PROBLEM TO WORK ON
Give back, word for word, the line that contains "Building momentum on" and all lines after it in the material, through the last; please include only these.
☆ ☆ ☆ ☆ ☆
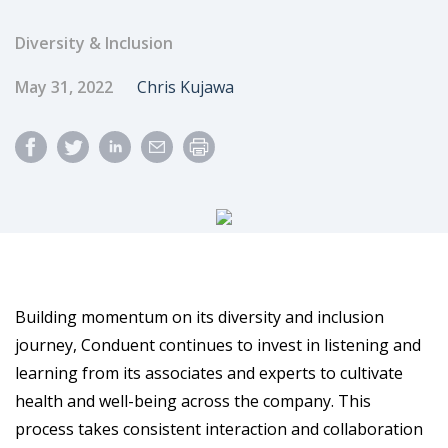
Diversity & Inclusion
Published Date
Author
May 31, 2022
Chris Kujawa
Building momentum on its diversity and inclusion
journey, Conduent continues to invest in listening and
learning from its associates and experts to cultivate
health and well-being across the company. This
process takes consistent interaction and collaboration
☆ ☆ ☆ ☆ ☆
SOLUTION TO THE EXERCISE
Building momentum on its diversity and inclusion
journey, Conduent continues to invest in listening and
learning from its associates and experts to cultivate
health and well-being across the company. This
process takes consistent interaction and collaboration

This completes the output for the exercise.